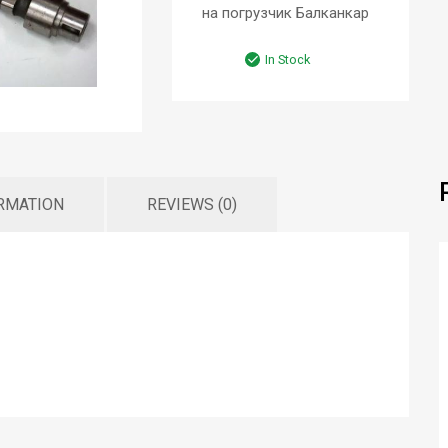
на погрузчик Балканкар
In Stock
ORMATION
REVIEWS (0)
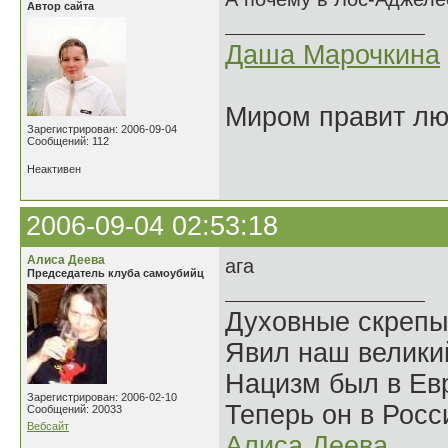
Автор сайта
Даша Марочкина
Миром правит люб
Зарегистрирован: 2006-09-04
Сообщений: 112
Неактивен
2006-09-04 02:53:18
Алиса Деева
ага
Председатель клуба самоубийц
Духовные скрепы
Явил наш велики
Нацизм был в Евр
Зарегистрирован: 2006-02-10
Теперь он в Росс
Сообщений: 20033
Вебсайт
Алиса Деева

———

Leaving the pictures out, write out all the material above exactly.

» **Exercise result**
на погрузчик Балканкар
In Stock
ORMATION
REVIEWS (0)
Автор сайта
Даша Марочкина
Миром правит люб
Зарегистрирован: 2006-09-04
Сообщений: 112
Неактивен
2006-09-04 02:53:18
Алиса Деева
ага
Председатель клуба самоубийц
Духовные скрепы
Явил наш велики
Нацизм был в Евр
Зарегистрирован: 2006-02-10
Теперь он в Росс
Сообщений: 20033
Вебсайт
Алиса Деева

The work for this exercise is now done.